Like any business, there is no end to the insider terminology and jargon that make up the manufacturing industry language. Layer in some commonly used acronyms, and it gets far worse. MOS, MRO, CRM, WMS, APS, BI, ERP…the list is practically unending. The compilation of acronyms for Inventory Management alone is pretty staggering.
One of the most challenging cultural barriers is language. When we travel to another country, we may need help understanding the ins and outs of the local culture simply because we do not speak the language.
The same can be said of the “country” or “domain” of business and manufacturing. One of the significant barriers to entry and advancement in any industry is that new people simply do not understand the language.
Beyond the waves of insider jargon lies a sea of software applications and technologies and their oceans of data, flooding our systems and pouring out nonstop. We’re drowning in the stuff. We swim against the rip current of 24/7/365 information and struggle to tread water, let alone make progress.
The learning curves for each new software tool and technology we implement are getting steeper and steeper. As a result, the ROI moves further away from the shore, off into the distance.
Instead of breaking under the strain of too many tools, techniques, technologies, and terminologies, let’s break down the barriers between the knowledge “haves” and “have nots.” If information is power, and the more you know, the more you grow, as they say, let’s share the wealth.
As part of our business discovery process, we sit in on many meetings and work alongside a lot of people at differing levels in each organization—from Line Operators to Shift Supervisors to Maintenance Technicians to CEOs.
The executive leadership team often looks at their data set and uses their own language to make sense of it and make decisions.
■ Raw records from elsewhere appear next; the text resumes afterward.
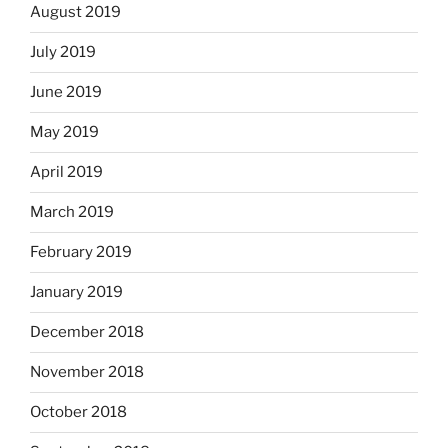
August 2019
July 2019
June 2019
May 2019
April 2019
March 2019
February 2019
January 2019
December 2018
November 2018
October 2018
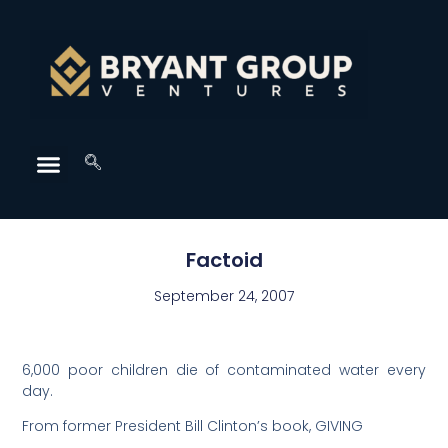
Factoid
September 24, 2007
6,000 poor children die of contaminated water every
day.
From former President Bill Clinton’s book, GIVING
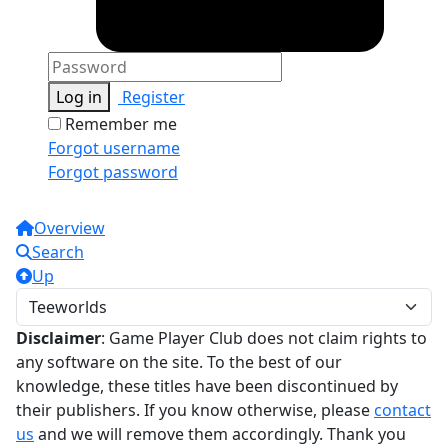
Log in
Register
Remember me
Forgot username
Forgot password
Overview
Search
Up
Disclaimer
: Game Player Club does not claim rights to
any software on the site. To the best of our
knowledge, these titles have been discontinued by
their publishers. If you know otherwise, please
contact
us
and we will remove them accordingly. Thank you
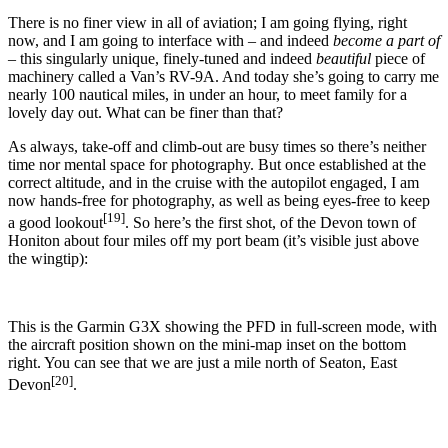
There is no finer view in all of aviation; I am going flying, right
now, and I am going to interface with – and indeed
become a part of
– this singularly unique, finely-tuned and indeed
beautiful
piece of
machinery called a Van’s RV-9A. And today she’s going to carry me
nearly 100 nautical miles, in under an hour, to meet family for a
lovely day out. What can be finer than that?
As always, take-off and climb-out are busy times so there’s neither
time nor mental space for photography. But once established at the
correct altitude, and in the cruise with the autopilot engaged, I am
now hands-free for photography, as well as being eyes-free to keep
[19]
a good lookout
. So here’s the first shot, of the Devon town of
Honiton about four miles off my port beam (it’s visible just above
the wingtip):
This is the Garmin G3X showing the PFD in full-screen mode, with
the aircraft position shown on the mini-map inset on the bottom
right. You can see that we are just a mile north of Seaton, East
[20]
Devon
.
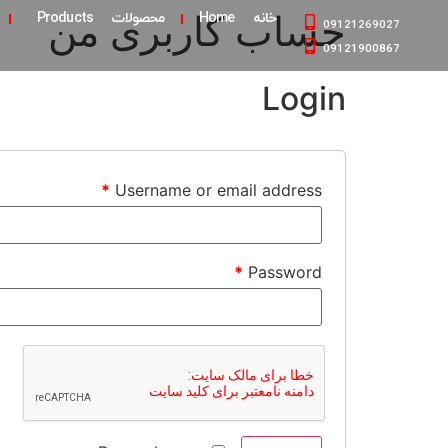
حساب کاربری من
محصولات Products
خانه Home
09121269027
09121900867
Login
*
Username or email address
*
Password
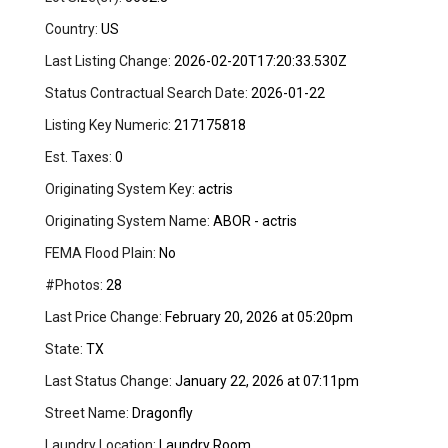
Country:
US
Last Listing Change:
2026-02-20T17:20:33.530Z
Status Contractual Search Date:
2026-01-22
Listing Key Numeric:
217175818
Est. Taxes:
0
Originating System Key:
actris
Originating System Name:
ABOR - actris
FEMA Flood Plain:
No
#Photos:
28
Last Price Change:
February 20, 2026 at 05:20pm
State:
TX
Last Status Change:
January 22, 2026 at 07:11pm
Street Name:
Dragonfly
Laundry Location:
Laundry Room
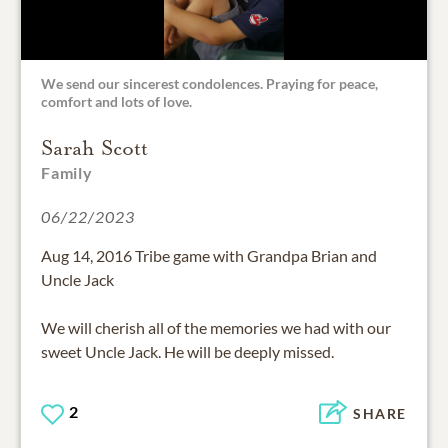
We send our sincerest condolences. Praying for peace,
comfort and lots of love.
Sarah Scott
Family
06/22/2023
Aug 14, 2016 Tribe game with Grandpa Brian and
Uncle Jack
We will cherish all of the memories we had with our
sweet Uncle Jack. He will be deeply missed.
2
SHARE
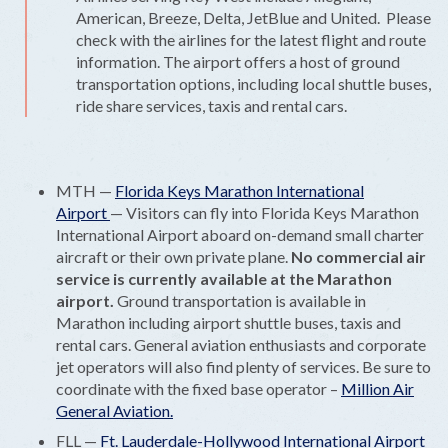
American, Breeze, Delta, JetBlue and United. Please
check with the airlines for the latest flight and route
information. The airport offers a host of ground
transportation options, including local shuttle buses,
ride share services, taxis and rental cars.
MTH —
Florida Keys Marathon International
Airport
— Visitors can fly into Florida Keys Marathon
International Airport aboard on-demand small charter
aircraft or their own private plane.
No commercial air
service is currently available at the Marathon
airport.
Ground transportation is available in
Marathon including airport shuttle buses, taxis and
rental cars. General aviation enthusiasts and corporate
jet operators will also find plenty of services. Be sure to
coordinate with the fixed base operator –
Million Air
General Aviation.
FLL —
Ft. Lauderdale-Hollywood International Airport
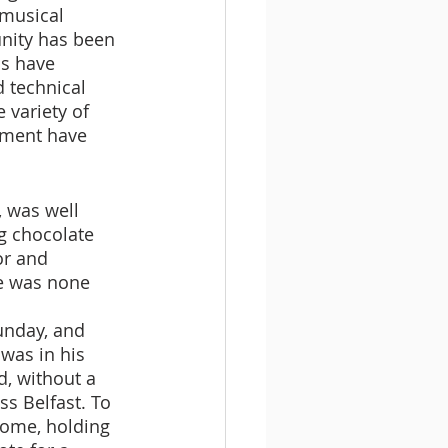
 musical 
nity has been 
s have 
 technical 
variety of 
iment have 
 was well 
g chocolate 
or and 
e was none 
nday, and 
was in his 
, without a 
ss Belfast. To 
home, holding 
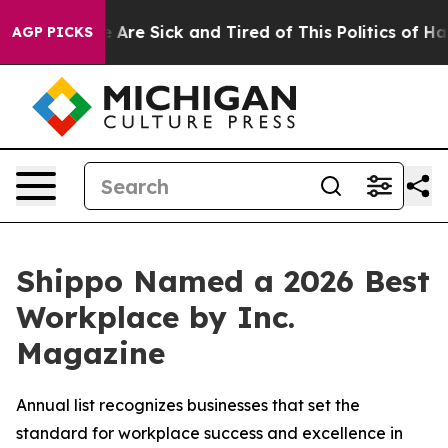
 “People Are Sick and Tired of This Politics of Hatred
AGP PICKS
Shippo Named a 2026 Best
Workplace by Inc.
Magazine
Annual list recognizes businesses that set the
standard for workplace success and excellence in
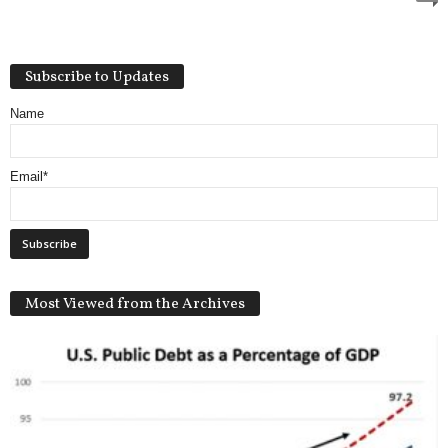
Subscribe to Updates
Name
Email*
Most Viewed from the Archives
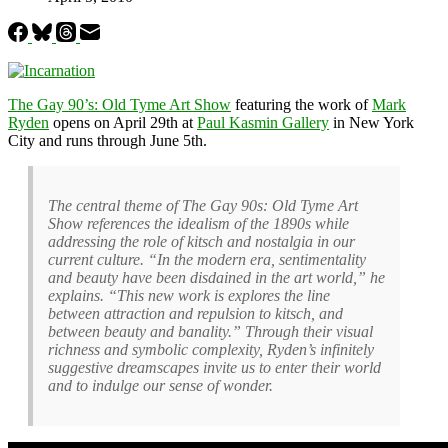
The Gay 90’s: Old Tyme Art Show
featuring the work of
Mark
Ryden
opens on April 29th at
Paul Kasmin Gallery
in New York
City and runs through June 5th.
The central theme of The Gay 90s: Old Tyme Art
Show references the idealism of the 1890s while
addressing the role of kitsch and nostalgia in our
current culture. “In the modern era, sentimentality
and beauty have been disdained in the art world,” he
explains. “This new work is explores the line
between attraction and repulsion to kitsch, and
between beauty and banality.” Through their visual
richness and symbolic complexity, Ryden’s infinitely
suggestive dreamscapes invite us to enter their world
and to indulge our sense of wonder.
Accordingly, so do the frontline supervisors, operators, and technicians. They have their own vernacular and understanding of what the job requires. And, of course, a giant chasm exists between what a CEO may know and what a line operator may know.
Unfortunately, and all too often, we find that vital information, like daily KPI targets, is kept on computer dashboards or whiteboards in senior management offices and away from the workforce that must reliably perform to those standards. Why is that?
Sharing vital information with the employees responsible for performance should be a no-brainer. But unfortunately, critical information transparency is often overlooked or purposefully avoided.